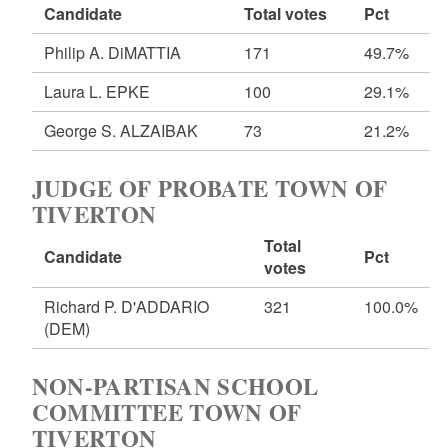
Candidate
Total votes
Pct
Philip A. DiMATTIA
171
49.7%
Laura L. EPKE
100
29.1%
George S. ALZAIBAK
73
21.2%
JUDGE OF PROBATE TOWN OF
TIVERTON
Total
Candidate
Pct
votes
Richard P. D'ADDARIO
321
100.0%
(DEM)
NON-PARTISAN SCHOOL
COMMITTEE TOWN OF
TIVERTON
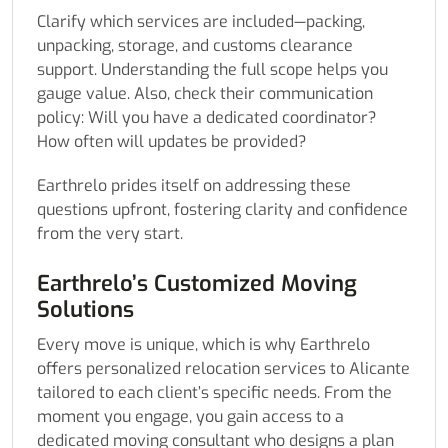
Clarify which services are included—packing,
unpacking, storage, and customs clearance
support. Understanding the full scope helps you
gauge value. Also, check their communication
policy: Will you have a dedicated coordinator?
How often will updates be provided?
Earthrelo prides itself on addressing these
questions upfront, fostering clarity and confidence
from the very start.
Earthrelo’s Customized Moving
Solutions
Every move is unique, which is why Earthrelo
offers personalized relocation services to Alicante
tailored to each client’s specific needs. From the
moment you engage, you gain access to a
dedicated moving consultant who designs a plan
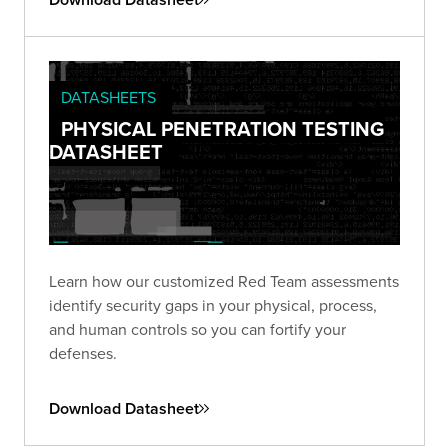
DATASHEETS
PHYSICAL PENETRATION TESTING
DATASHEET
Learn how our customized Red Team assessments
identify security gaps in your physical, process,
and human controls so you can fortify your
defenses.
Download Datasheet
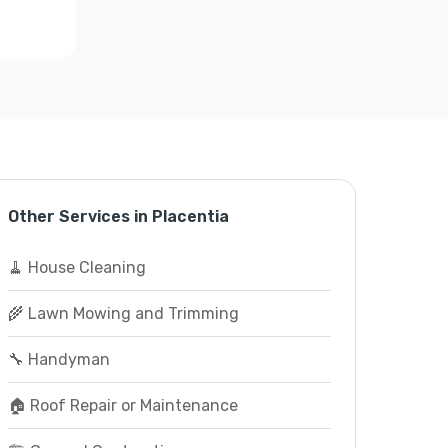
Other Services in Placentia
🧹 House Cleaning
🌾 Lawn Mowing and Trimming
🔧 Handyman
🏠 Roof Repair or Maintenance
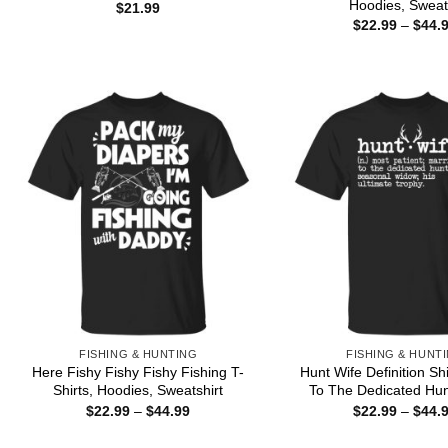
Hoodies, Sweat
$
21.99
$
22.99
–
$
44.
FISHING & HUNTING
FISHING & HUNT
Here Fishy Fishy Fishy Fishing T-
Hunt Wife Definition Sh
Shirts, Hoodies, Sweatshirt
To The Dedicated Hun
Price
$
22.99
–
$
44.99
$
22.99
–
$
44.
range:
$22.99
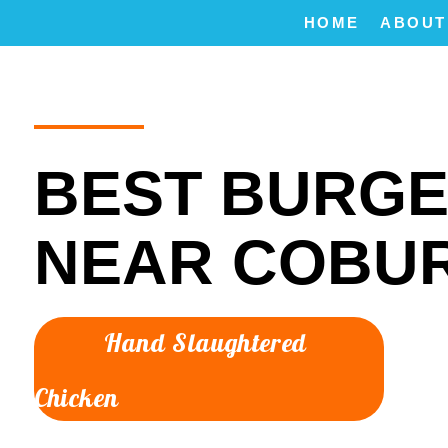
HOME
ABOUT
BEST BURG
NEAR COBU
Hand Slaughtered
Chicken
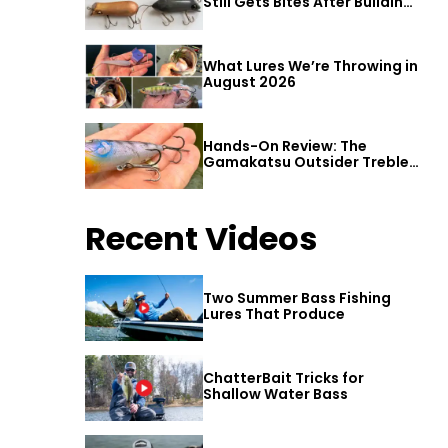
Still Gets Bites After Building
a Better Mouse Bait
What Lures We’re Throwing in
August 2026
Hands-On Review: The
Gamakatsu Outsider Treble
Hook
Recent Videos
Two Summer Bass Fishing
Lures That Produce
ChatterBait Tricks for
Shallow Water Bass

********************

▶ **WHAT YOU ARE ASKED TO DO**: Determine the count of lines in the data that contain the string "Bass", and reply with that count alone.

▶ **RESULT BELOW**: 2